Pell, the former archbishop of Sydney who was appointed this year as prefect of the secretariat on the economy, a kind of Vatican finance minister, is one of at least eight cardinals who openly oppose German Cardinal Walter Kasper’s push to admit civilly remarried Catholics to Communion.
The news conference was held to launch a book Pell wrote the foreword for, revealingly titled The Gospel of the Family: Going Beyond Cardinal Kasper's Proposal in the Debate on Marriage, Civil Re-Marriage and Communion.
In his foreword and at the news conference, he continued to deplore the thrust of Cardinal Kasper’s keynote address to February’s consistory of cardinals that served as a “warmup” to the Oct. 5-19 Extraordinary Synod on the Family.
In the book Pell notes that the number of faithful Catholics in Kasper’s church is tiny and the number of divorced and remarried faithful Catholics who want Communion even tinier. The issue is being used, he warned, by enemies of the Church to divide and destroy it.
At the news conference Pell called the admission of remarried Catholics to Communion a “radical change in discipline,” whose long-term consequences “would, I suspect, be disastrous for marriage and for children.”
Pell also responded to two of Kasper’s key points, that mercy should trump judgmentalism on the issue and that an attack on Kasper’s position was an attack on Pope Francis.

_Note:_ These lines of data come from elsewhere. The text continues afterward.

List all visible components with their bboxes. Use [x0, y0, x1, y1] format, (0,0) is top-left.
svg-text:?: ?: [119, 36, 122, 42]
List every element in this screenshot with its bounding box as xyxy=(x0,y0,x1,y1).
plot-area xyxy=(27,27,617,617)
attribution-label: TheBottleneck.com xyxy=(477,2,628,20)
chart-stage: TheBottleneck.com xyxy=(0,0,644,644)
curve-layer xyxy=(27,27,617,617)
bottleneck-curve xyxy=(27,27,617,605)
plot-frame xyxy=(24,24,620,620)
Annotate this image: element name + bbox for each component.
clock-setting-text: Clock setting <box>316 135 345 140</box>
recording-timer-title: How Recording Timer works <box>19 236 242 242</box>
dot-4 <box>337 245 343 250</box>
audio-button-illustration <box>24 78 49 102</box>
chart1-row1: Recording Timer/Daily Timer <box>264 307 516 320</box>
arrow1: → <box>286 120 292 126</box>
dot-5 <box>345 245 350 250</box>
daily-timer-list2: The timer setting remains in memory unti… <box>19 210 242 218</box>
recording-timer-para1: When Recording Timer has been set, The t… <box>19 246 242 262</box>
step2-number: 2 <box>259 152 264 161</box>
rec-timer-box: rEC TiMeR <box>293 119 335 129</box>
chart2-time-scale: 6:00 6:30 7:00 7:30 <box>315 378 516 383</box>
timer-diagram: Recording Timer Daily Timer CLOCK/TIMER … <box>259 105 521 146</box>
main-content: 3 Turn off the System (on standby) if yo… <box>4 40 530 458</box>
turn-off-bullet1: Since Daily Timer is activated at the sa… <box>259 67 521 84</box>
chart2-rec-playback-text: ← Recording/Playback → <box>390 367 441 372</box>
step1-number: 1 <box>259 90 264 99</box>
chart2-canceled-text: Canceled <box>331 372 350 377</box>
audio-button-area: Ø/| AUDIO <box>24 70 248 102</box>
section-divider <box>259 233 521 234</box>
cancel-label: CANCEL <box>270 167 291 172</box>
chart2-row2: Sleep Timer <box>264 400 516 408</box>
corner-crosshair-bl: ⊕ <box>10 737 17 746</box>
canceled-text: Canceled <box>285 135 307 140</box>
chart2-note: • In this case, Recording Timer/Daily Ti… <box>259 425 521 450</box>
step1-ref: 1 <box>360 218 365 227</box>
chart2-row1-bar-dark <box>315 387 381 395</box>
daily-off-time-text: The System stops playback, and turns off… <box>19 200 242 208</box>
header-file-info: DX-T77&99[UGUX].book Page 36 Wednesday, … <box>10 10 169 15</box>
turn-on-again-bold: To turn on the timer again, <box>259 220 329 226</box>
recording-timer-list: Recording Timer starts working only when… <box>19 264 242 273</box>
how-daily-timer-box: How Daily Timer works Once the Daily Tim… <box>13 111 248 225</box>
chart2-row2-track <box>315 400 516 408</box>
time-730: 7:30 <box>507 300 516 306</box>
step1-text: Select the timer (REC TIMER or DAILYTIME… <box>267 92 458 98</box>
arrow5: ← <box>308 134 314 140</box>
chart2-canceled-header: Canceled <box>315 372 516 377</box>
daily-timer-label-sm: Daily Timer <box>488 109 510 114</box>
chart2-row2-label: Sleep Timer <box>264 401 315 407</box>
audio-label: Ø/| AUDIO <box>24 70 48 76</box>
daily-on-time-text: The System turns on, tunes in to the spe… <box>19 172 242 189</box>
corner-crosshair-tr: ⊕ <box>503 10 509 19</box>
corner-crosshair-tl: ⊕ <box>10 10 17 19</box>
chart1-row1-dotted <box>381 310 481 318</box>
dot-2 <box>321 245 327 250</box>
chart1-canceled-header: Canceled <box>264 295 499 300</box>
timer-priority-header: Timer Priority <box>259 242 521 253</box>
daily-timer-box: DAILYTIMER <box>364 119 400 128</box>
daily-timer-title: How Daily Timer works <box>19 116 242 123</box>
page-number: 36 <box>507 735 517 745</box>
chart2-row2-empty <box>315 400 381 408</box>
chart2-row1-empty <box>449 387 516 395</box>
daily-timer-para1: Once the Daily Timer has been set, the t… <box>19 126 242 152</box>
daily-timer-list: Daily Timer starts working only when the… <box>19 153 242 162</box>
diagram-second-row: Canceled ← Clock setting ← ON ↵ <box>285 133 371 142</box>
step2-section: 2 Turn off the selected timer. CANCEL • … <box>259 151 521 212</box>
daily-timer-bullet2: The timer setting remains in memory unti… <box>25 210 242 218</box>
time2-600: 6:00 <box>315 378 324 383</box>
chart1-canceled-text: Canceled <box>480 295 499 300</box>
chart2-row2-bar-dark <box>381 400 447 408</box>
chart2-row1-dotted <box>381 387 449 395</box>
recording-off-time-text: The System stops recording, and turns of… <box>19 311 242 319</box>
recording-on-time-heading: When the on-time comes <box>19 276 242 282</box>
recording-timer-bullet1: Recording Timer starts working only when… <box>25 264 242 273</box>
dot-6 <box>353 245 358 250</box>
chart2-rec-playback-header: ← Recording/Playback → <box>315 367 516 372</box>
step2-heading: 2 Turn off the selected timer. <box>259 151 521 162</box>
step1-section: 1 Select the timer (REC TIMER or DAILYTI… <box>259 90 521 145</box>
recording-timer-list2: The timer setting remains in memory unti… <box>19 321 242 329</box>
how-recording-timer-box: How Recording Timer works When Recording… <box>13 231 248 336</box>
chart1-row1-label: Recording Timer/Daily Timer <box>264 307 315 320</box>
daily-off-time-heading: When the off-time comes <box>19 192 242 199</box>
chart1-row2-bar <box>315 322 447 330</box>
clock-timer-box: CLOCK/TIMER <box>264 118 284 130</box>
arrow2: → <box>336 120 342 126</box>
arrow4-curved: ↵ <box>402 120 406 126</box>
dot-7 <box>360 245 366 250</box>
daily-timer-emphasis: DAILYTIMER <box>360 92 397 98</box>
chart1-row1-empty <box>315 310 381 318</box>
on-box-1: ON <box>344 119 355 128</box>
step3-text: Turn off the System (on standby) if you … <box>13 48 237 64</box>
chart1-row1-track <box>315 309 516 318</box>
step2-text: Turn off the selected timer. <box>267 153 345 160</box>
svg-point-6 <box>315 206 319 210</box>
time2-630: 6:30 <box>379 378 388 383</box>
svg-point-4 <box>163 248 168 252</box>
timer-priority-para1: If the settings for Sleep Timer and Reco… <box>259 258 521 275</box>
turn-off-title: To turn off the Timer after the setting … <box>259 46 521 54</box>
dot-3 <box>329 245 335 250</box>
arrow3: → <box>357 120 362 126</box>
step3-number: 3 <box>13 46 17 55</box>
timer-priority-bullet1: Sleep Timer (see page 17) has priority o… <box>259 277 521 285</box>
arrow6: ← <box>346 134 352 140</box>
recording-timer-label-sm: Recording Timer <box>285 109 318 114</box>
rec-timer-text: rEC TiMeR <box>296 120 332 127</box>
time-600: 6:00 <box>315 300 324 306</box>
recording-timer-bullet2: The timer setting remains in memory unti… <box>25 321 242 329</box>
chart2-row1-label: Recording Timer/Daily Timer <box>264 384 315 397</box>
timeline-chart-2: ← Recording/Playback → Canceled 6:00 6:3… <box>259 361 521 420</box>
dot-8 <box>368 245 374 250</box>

“Pope Francis is like myself,” Pell told reporters. “We’re Catholics and we start from the teachings of Christ and follow the teachings of Christ. Sometimes these teachings appear severe. All of them are based on love and fidelity. All of them are based on mercy.”
Pell’s comments support a chorus of cautionary voices urging the Synod to continue to support marriage and discourage divorce, including five cardinals who co-authored a different book, and a long list of American Catholic and Protestant lay and clerical leaders and academics who signed an open letter to that effect, including Protestant best-selling author and pastor Rick Warren.